### Activity
Output the number of lines in the material below containing "each" and nothing more.

### Dataset
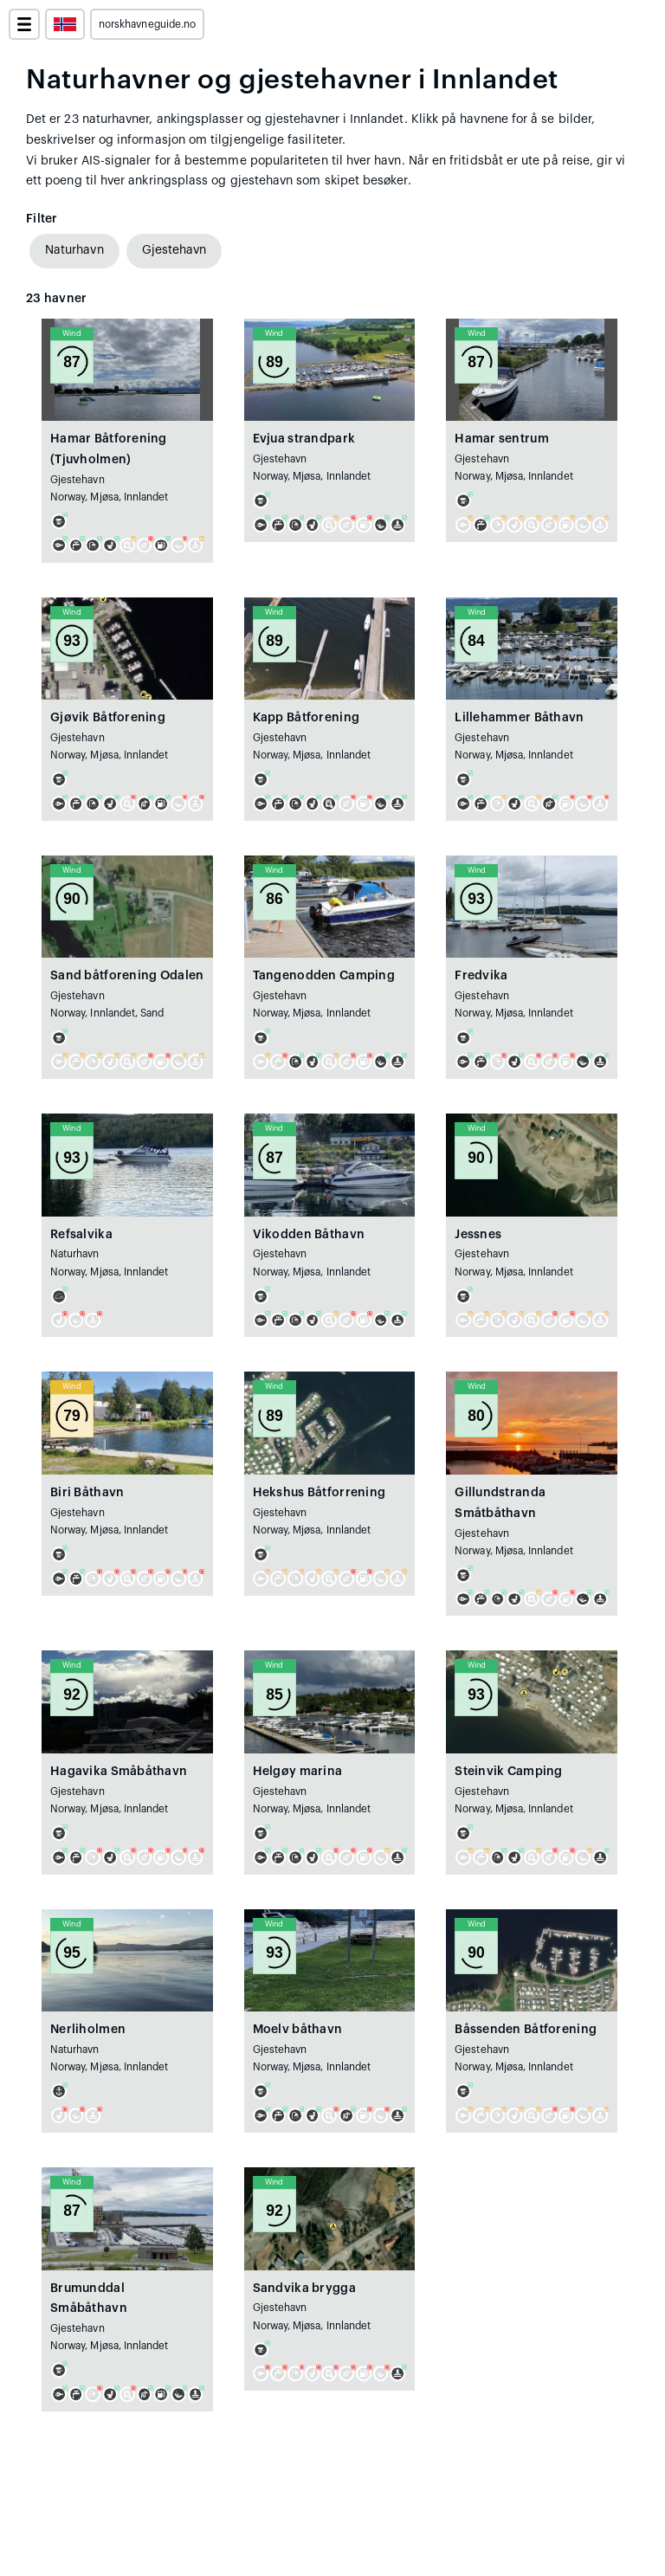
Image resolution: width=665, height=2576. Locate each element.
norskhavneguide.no (147, 24)
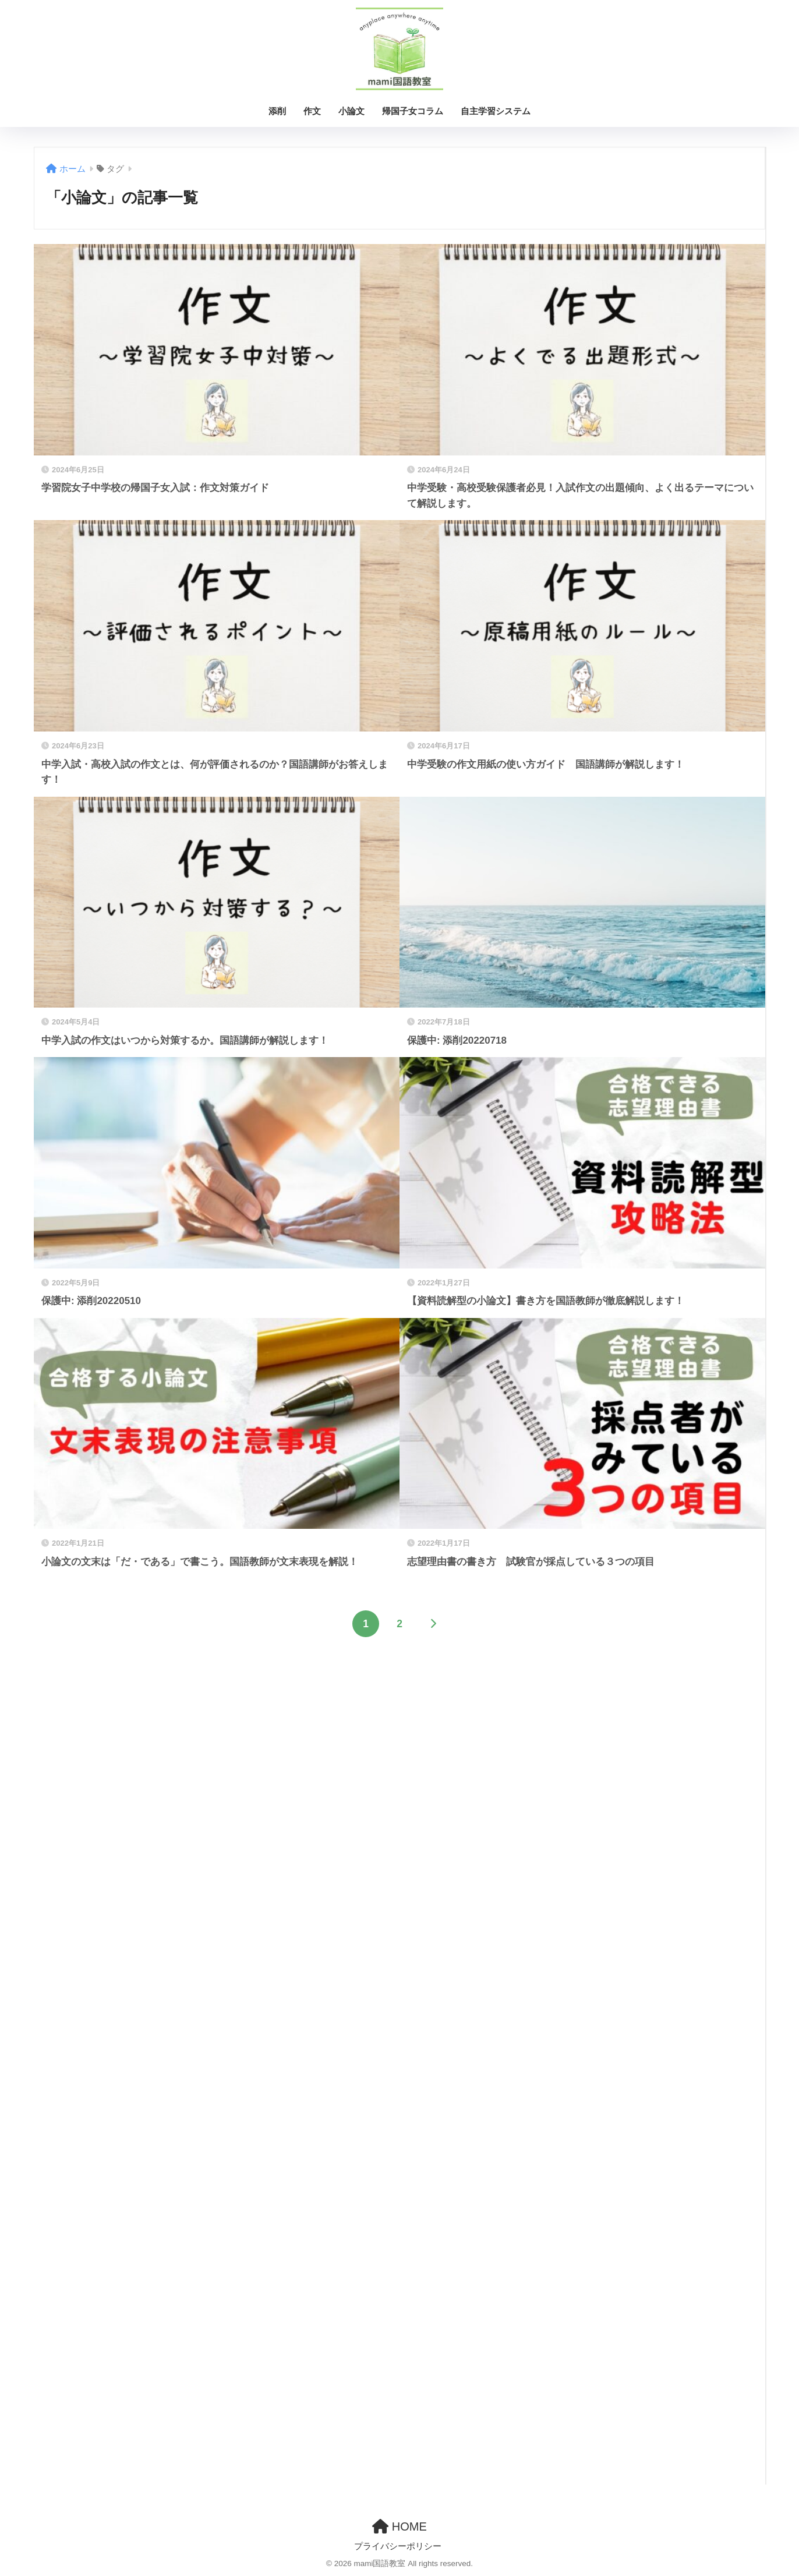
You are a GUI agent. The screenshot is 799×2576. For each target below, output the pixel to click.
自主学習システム (496, 111)
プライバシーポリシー (397, 2546)
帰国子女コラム (412, 111)
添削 (277, 111)
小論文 (351, 111)
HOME (399, 2526)
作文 (312, 111)
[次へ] (433, 1623)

### Solution below
2